I know that the stickers can e a trick but i run the consumers i mentioned and my notebook / computers / hardware dont seem to trouble, which would be the case if not pure sinus and i run the heavy consumers and it works.
Computer, laptop chargers, etc don't constitute the 3500 watt load you mentioned earlier.
The 2*10mm² cables you have can safety run something in the 100 amp range.
So somehow it seems not that not large enough. But fair enough, even if here fine tuning would be possible, it does not explain my issues with my charger.
The circuit breaker / fuse is would be an explaination if it does not protect my charger from overloading it with too high currency on the consumer side and if it would not register a short cut current and disconnect. So I have to accept that I fucked up my charger because the disconnector (circuit breaker, fuse) did not disconnect 😭?
The charger is probably fine. Replace the breaker and retest.
Any recommondations for a circuit breaker?
Blue sea seems to be widely available and makes a quality product.
 
The system worked quite well for around a year.

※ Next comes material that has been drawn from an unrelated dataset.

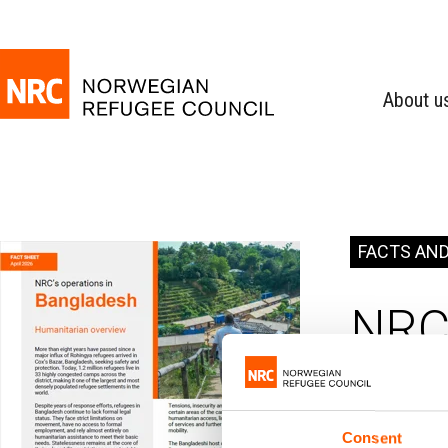
About u
FACTS AND
NRC 
Bangl
Consent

Given this, i would not worry too much about the cables or inverter. It's easy enough to remove/replace the breaker to eliminate that.

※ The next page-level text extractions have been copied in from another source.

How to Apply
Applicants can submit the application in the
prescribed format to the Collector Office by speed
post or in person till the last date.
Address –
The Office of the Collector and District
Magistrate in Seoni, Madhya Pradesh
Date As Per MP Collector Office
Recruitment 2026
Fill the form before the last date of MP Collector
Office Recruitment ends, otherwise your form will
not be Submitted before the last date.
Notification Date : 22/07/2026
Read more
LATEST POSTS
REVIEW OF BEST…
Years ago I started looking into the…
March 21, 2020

Need to get some actual battery voltages to help figure out what is going on.
the batteries had around 70% of load

Are you saying 70% charge or the actual inverter load?
 
Given this, i would not worry too much about the cables or inverter. It's easy enough to remove/replace the breaker to eliminate that.

Need to get some actual battery voltages to help figure out what is going on.

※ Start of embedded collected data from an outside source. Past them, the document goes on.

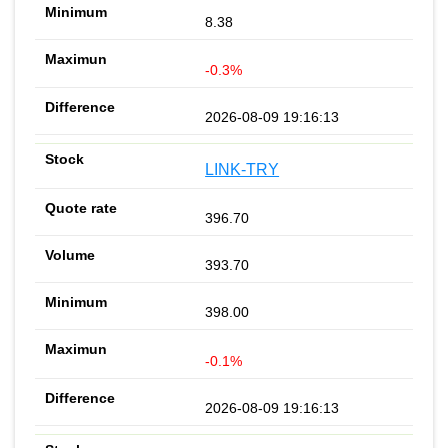
8.38
-0.3%
2026-08-09 19:16:13
LINK-TRY
396.70
393.70
398.00
-0.1%
2026-08-09 19:16:13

Are you saying 70% charge or the actual inverter load?
Hi,
I was talking about 70% Battery load. The victron charger detects unreasonable voltage values. And the problem gets worse. Newest example:
I reduced the load of the battery (by consuming) to at most 30% (13.0V lt. battery manual). Sun was shining little the next day, max. Power from solar measured 440W, harvested in sum 430Wh, the charger detected the batteries are full, it went via absorption to float and stayed in float till i came in the evening when it was dark. It did not even recognize that its dark outside 😥. I had to reboot it (disconnect all energy sources) and then after reconnect it registered 13.1V from the battery block, same value the inverter measured as current battery voltage and reasonable from what was in the batteries and what was charged. For me it seems that the charger runs into a problem when the power exceeds a certain limit, which should be in its limits and then it goes crazy until it gets a reboot.
Its for me still hard to believe that its the circuit breaker but I would love if you all are right and i am wrong and i will test it immediately after my holidays :). Its for sure not a good one and i will replace it. But I fear then its still the charger. If it would be the batteries, the inverter would read same crappy data the charger reads.
Naja, lets see. Before I leave my flat I will reduce the solar power to 200W, that it charges continously with a small power to not stress whats left from the device. there will be no consumption anyway.

Thx for your answer 🖖
 
For me it seems that the charger runs into a problem when the power exceeds a certain limit, which should be in its limits
Replace the breaker connected to the controller. Replace with a 60 amp fuse as recomended. The type of breaker you have used are very unreliable, and can cause intermittent volt drops and/or disconnection. Note this fuse should be positioned near the battery positive buss bar, this provides protection for the cable to the controller and the controller itself, from excessive battery energy, if a fault occurs in the cable or controller.
Cables to the inverter, 2 x 16mm2 has a maxinum safe rating of 220 amps, for operating the inverter at 3000 watts you need 50mm2, minimum, cable protected by a 300 amp fuse, fuse as close to positive buss bar as possible.
Ideally replace the copper pipe buss bar with quality items rated for 300 amps. Replace battery terminal to buss bar cables with 16mm2 cable.
Note in a battery powered system fuses or quality breakers are positioned as close as practical to the battery bank or battery positive buss bar.